O capitalismo simultaneamente cria política de massas, deslegitima (expondo como inautênticos) a democracia e o Estado de direito, demoniza os movimentos socialistas e comunistas e sustenta e explora as forças opressivas e divisivas de longa data do racismo, sexismo, nativismo, fundamentalismo, imperialismo e nacionalismo. . Diminui cruelmente a vida humana, tornando milhares de milhões de pessoas descartáveis ​​de uma forma que contribui para alimentar uma desumanização sádica.

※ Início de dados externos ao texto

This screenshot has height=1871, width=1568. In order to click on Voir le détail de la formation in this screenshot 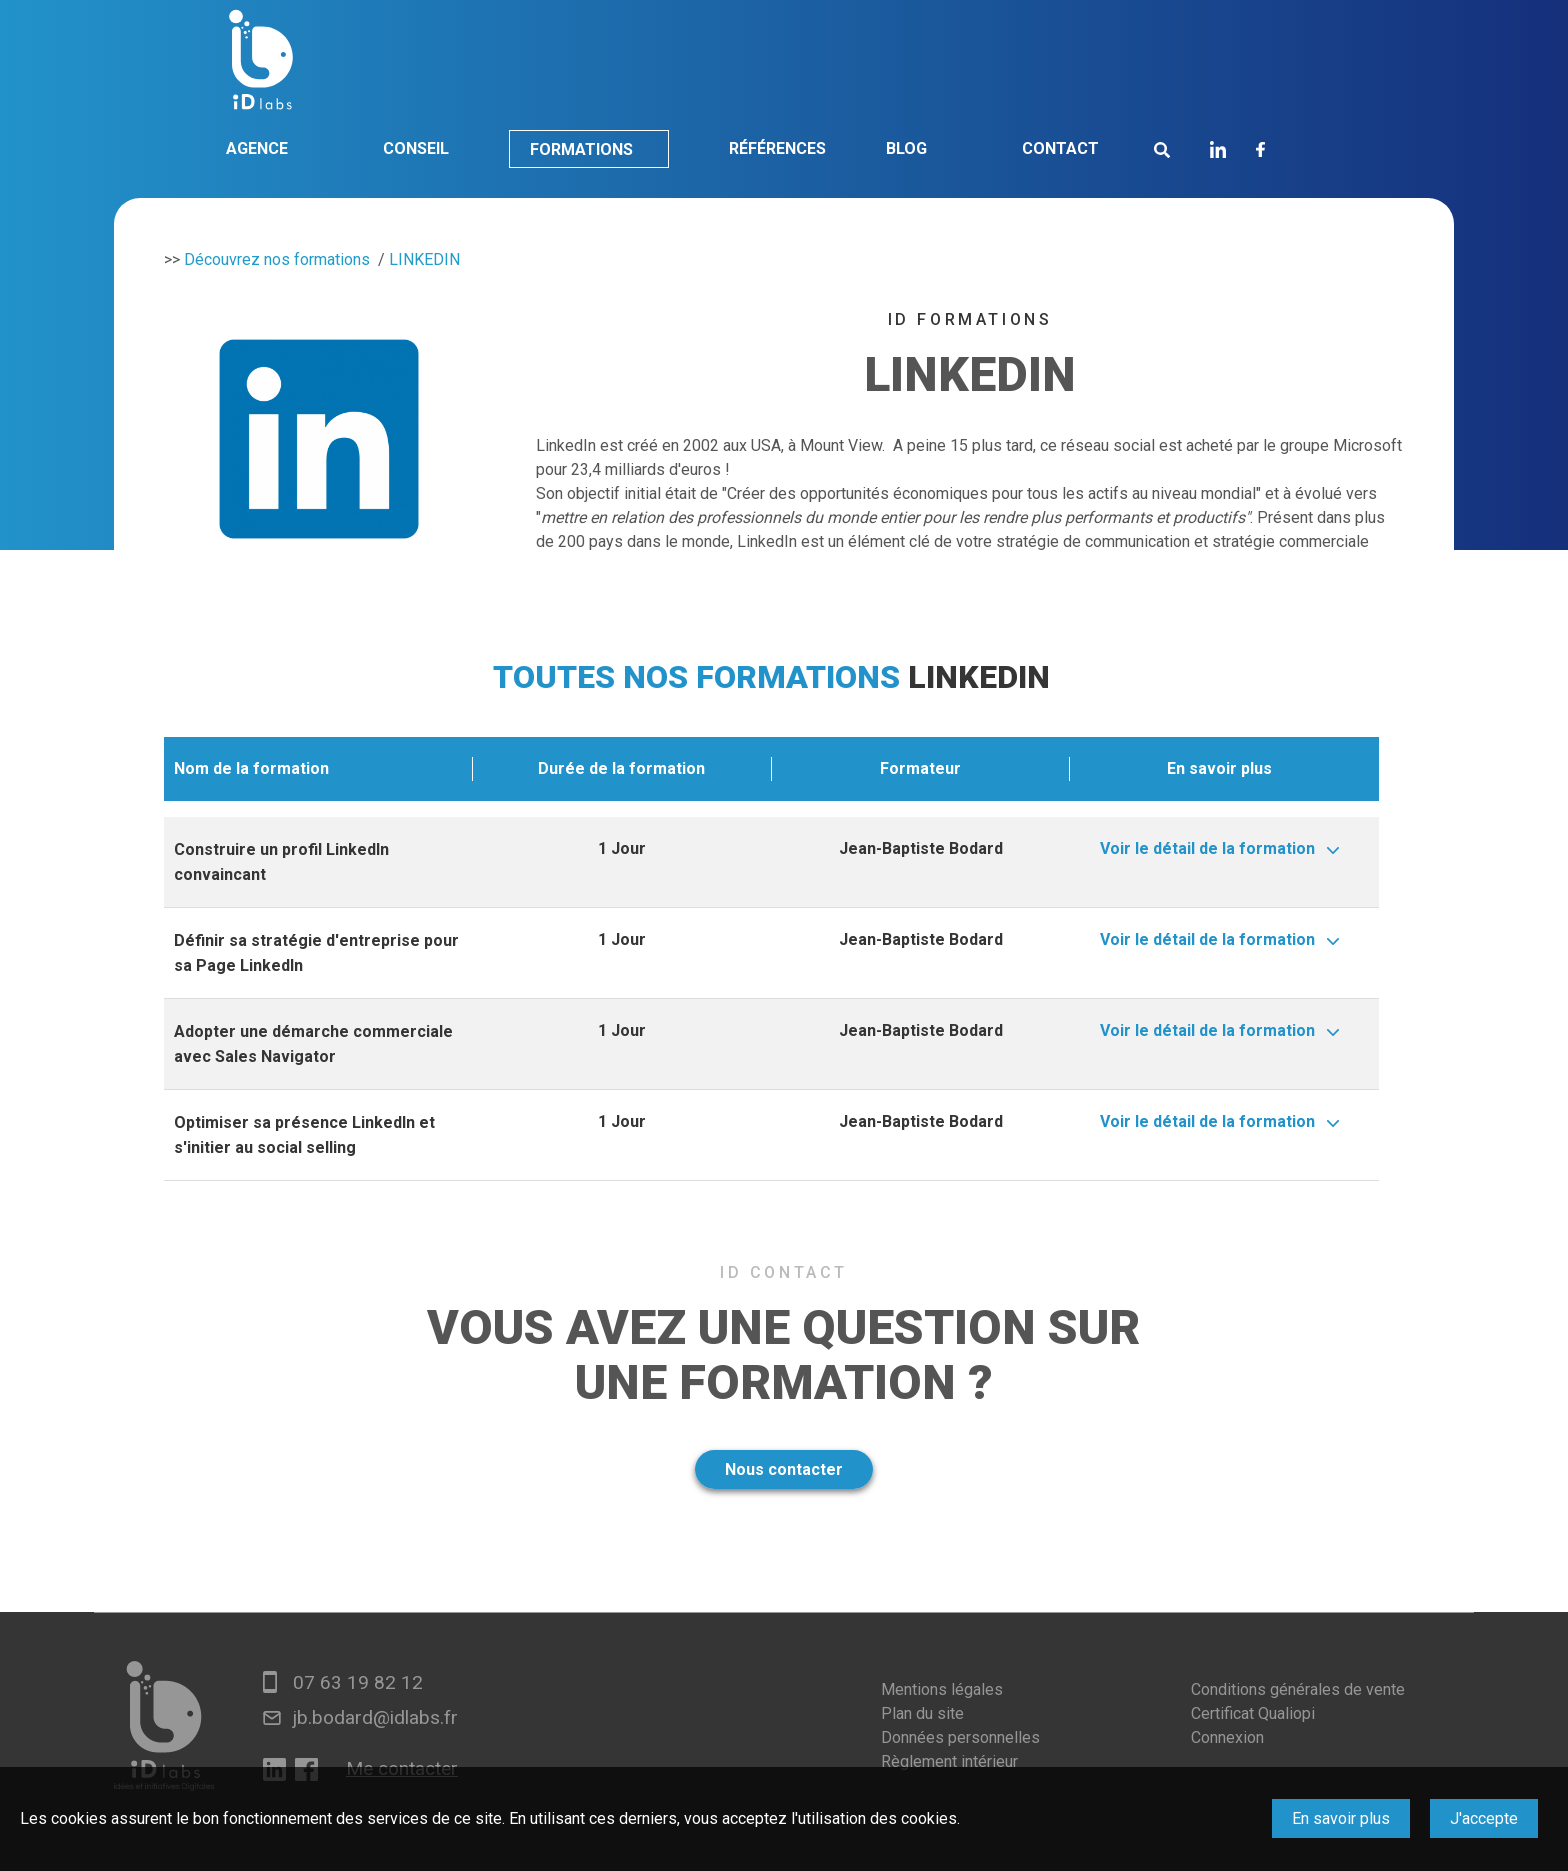 , I will do `click(1207, 848)`.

Ao mesmo tempo, as pretensões democráticas, humanistas, “tolerantes” e “do Estado de direito” do capitalismo são sempre consideradas dispensáveis ​​por uma parte considerável da classe capitalista dominante. Muitos capitalistas poderosos estão dispostos a trabalhar com e através de uma superestrutura política que dispensa a democracia burguesa e opta pelo Tacão de Ferro: o capitalismo-imperialismo com a bota no pescoço das massas.

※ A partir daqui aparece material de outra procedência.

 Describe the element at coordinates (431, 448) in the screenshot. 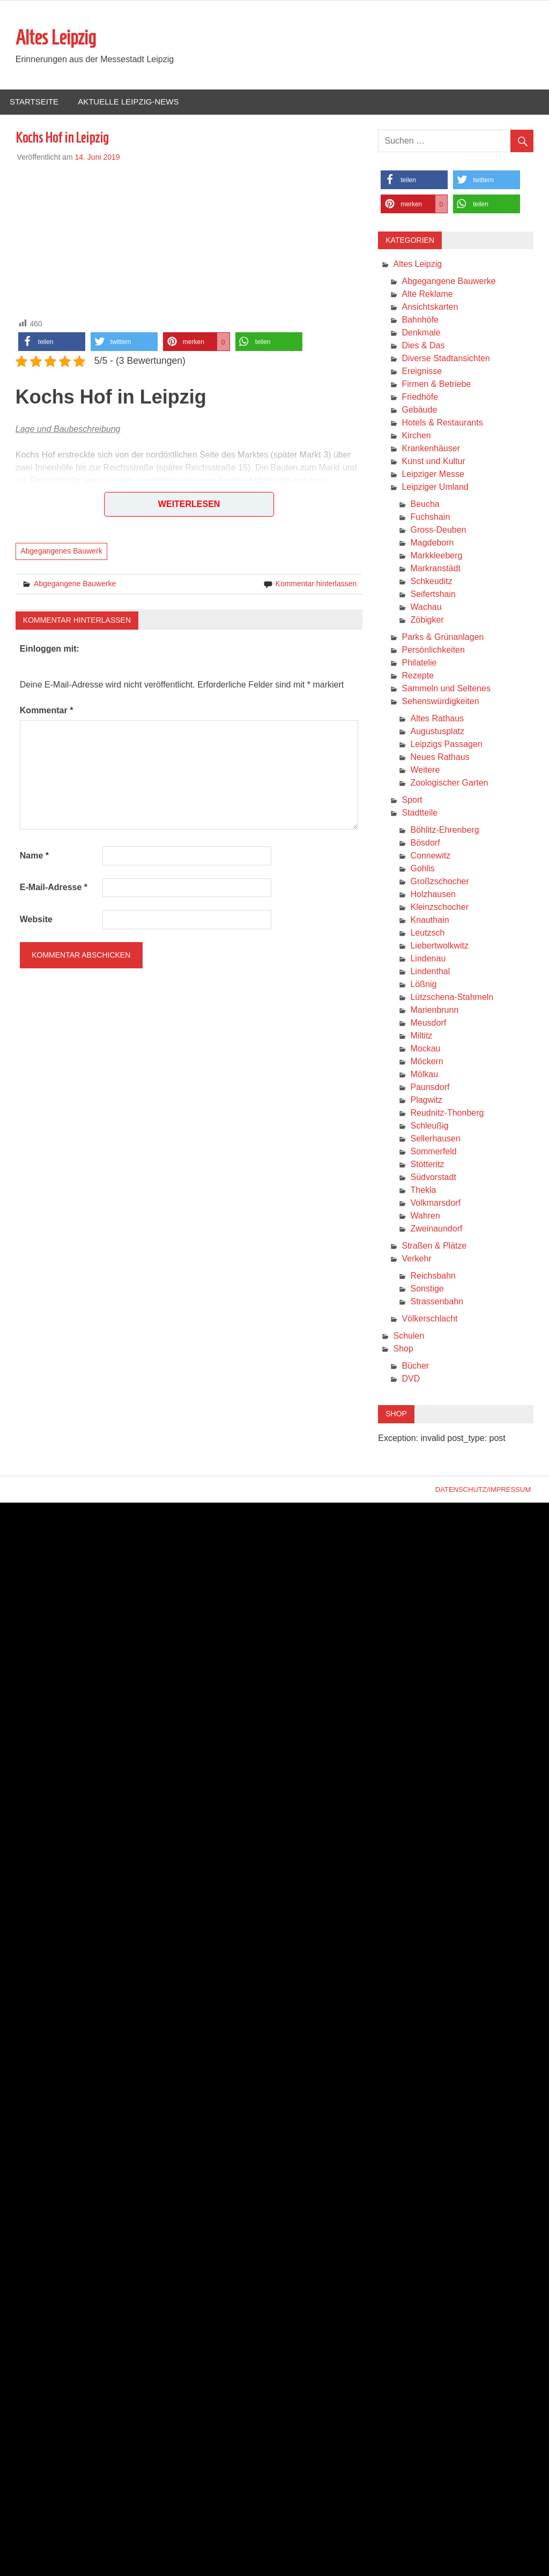 I see `Krankenhäuser` at that location.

É uma mistura tóxica que gera potencial fascista e uma realidade como o arroz branco.

Multiplicação, não adição

Agora vejamos como estes quatro cavaleiros - manterei o género intacto para reflectir a profunda ligação do capitalismo com o patriarcado - fazem mais do que apenas ficar lado a lado e acrescentar-se uns aos outros, como se fosse um acréscimo, mas reforçam-se e expandem-se mutuamente, como na multiplicação. Não é ecocídio mais guerra potencialmente nuclear mais pandemia mais fascismo. É o ecocídio multiplicado pela guerra potencialmente nuclear multiplicada pela pandemia multiplicada pelo fascismo.

Ecocídio e pandemia . As alterações climáticas estão a contribuir para o aumento do risco de pandemias, forçando as migrações humanas e animais para fora de regiões sobreaquecidas e termicamente inseguras, aumentando assim as possibilidades de transmissão de vírus zoonóticos entre espécies. Ao mesmo tempo, o impacto negativo das alterações climáticas na produtividade agrícola incentiva a expansão das vedações e do cultivo de terras, desgastando ainda mais as barreiras entre os seres humanos e os agentes patogénicos transportados por outras espécies (aqui suponho que um crítico inteligente poderia argumentar que a potencial morte em massa e a depressão económica resultante de pandemias poderia ajudar a reduzir as emissões de carbono!)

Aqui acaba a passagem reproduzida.